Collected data
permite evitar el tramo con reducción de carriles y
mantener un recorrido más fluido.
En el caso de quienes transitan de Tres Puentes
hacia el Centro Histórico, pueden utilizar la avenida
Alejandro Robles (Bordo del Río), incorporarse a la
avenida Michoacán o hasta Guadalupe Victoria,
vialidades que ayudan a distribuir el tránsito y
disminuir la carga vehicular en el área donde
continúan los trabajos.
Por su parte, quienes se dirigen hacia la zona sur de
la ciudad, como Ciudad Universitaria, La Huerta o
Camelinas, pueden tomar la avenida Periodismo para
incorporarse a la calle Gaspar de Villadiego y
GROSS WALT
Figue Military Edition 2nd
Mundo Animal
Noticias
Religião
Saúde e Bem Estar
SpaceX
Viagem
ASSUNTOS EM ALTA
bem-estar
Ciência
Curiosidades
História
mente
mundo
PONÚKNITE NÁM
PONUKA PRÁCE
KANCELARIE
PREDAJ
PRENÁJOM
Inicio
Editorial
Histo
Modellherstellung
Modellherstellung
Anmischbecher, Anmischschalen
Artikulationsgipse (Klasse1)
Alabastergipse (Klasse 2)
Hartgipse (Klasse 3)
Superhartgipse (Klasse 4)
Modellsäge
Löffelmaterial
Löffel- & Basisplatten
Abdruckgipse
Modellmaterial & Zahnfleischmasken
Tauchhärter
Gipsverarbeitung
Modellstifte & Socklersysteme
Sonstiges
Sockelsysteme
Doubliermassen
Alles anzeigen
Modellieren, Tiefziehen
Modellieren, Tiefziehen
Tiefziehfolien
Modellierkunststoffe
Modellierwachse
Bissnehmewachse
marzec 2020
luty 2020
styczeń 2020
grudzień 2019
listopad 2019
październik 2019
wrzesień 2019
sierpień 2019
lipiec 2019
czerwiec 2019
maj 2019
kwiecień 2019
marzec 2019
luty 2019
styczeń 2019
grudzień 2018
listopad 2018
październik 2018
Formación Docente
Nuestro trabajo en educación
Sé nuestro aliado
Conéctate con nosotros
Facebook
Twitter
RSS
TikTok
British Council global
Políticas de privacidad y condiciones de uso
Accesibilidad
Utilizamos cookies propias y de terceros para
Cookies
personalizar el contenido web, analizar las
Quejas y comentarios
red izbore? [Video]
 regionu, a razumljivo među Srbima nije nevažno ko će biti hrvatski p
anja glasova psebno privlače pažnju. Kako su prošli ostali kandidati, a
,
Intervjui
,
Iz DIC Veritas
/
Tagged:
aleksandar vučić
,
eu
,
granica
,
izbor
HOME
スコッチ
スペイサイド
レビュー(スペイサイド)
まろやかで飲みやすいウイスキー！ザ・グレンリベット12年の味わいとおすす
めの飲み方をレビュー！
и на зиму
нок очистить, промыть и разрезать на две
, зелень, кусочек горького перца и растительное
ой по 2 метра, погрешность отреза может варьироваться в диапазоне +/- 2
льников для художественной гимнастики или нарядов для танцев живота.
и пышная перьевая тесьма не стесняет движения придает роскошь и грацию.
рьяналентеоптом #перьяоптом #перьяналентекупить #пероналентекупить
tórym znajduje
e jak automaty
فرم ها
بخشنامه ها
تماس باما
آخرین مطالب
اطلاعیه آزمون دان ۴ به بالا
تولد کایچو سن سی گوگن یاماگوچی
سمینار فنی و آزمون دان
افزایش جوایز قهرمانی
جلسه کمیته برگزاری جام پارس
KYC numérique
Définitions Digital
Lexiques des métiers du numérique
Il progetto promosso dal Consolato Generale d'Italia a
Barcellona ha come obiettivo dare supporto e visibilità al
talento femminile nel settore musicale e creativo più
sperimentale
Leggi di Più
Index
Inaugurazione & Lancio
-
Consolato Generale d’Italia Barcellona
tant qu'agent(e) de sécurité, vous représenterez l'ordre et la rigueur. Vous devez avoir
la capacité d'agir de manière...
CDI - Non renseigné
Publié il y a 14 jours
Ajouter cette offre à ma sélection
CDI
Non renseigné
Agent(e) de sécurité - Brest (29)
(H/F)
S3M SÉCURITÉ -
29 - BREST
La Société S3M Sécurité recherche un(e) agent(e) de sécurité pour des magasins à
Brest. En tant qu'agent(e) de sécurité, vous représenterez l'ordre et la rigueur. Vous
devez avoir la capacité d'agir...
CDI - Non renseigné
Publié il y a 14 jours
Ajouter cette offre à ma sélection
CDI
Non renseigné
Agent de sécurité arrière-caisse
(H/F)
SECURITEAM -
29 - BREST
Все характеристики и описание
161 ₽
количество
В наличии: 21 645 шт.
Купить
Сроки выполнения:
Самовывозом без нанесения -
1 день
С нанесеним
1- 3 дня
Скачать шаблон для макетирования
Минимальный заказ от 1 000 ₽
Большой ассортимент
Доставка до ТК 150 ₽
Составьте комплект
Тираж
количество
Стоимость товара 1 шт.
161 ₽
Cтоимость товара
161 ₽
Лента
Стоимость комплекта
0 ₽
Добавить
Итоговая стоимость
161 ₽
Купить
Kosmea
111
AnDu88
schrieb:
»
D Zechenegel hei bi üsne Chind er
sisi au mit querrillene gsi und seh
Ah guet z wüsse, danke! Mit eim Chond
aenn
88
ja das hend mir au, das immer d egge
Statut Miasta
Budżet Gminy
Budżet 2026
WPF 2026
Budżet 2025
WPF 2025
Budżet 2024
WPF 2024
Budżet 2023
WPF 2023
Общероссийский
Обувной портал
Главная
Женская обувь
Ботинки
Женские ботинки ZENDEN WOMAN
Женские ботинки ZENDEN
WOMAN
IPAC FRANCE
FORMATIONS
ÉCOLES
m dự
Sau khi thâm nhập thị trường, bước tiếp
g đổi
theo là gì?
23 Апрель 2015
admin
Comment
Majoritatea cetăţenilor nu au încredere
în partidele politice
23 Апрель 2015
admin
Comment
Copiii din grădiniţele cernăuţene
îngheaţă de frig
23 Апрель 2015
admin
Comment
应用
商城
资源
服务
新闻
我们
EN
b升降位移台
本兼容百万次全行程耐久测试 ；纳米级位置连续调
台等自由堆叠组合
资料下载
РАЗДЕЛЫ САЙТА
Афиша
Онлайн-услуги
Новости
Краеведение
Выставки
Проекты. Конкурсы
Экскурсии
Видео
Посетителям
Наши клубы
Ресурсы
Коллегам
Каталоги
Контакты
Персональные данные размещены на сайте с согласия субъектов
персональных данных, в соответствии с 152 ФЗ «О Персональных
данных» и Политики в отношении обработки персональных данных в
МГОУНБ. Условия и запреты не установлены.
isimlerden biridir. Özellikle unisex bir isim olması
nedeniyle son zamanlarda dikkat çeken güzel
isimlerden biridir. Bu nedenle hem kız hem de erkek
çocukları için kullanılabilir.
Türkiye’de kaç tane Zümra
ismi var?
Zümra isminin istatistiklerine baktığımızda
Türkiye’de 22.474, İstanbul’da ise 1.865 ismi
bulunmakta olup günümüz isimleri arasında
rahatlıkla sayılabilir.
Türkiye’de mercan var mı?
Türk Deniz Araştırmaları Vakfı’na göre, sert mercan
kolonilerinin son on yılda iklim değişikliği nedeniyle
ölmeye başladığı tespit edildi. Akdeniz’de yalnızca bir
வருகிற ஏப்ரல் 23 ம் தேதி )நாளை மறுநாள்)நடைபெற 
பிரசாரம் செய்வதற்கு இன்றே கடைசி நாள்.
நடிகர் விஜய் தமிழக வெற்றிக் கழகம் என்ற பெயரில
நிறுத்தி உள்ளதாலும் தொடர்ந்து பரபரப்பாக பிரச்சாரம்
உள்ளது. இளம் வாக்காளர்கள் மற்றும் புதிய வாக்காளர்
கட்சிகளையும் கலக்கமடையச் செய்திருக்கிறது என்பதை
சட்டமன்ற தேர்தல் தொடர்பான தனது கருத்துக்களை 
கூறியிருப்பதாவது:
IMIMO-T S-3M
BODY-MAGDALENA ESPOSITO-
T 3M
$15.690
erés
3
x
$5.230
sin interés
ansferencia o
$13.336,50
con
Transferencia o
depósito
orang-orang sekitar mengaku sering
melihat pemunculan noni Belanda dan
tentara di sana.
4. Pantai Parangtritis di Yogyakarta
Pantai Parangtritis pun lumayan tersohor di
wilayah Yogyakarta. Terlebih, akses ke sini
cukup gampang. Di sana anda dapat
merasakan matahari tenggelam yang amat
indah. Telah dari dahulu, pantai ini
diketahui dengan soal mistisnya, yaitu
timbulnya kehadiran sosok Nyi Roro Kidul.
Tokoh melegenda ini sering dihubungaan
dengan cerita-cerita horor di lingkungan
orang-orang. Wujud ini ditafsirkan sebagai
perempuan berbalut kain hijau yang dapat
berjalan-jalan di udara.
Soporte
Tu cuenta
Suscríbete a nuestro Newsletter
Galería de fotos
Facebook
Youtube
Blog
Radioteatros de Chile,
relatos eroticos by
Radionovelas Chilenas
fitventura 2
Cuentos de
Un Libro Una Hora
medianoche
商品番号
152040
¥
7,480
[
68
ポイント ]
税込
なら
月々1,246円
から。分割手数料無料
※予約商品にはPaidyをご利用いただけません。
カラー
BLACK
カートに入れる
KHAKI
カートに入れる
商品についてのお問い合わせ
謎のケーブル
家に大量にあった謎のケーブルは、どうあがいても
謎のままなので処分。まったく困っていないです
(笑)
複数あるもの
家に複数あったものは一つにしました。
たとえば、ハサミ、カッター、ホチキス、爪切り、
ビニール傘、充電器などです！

- What is required: Take every line from the records above that has the word "Женские" and copy it.

- Output for this task:
Женские ботинки ZENDEN WOMAN
Женские ботинки ZENDEN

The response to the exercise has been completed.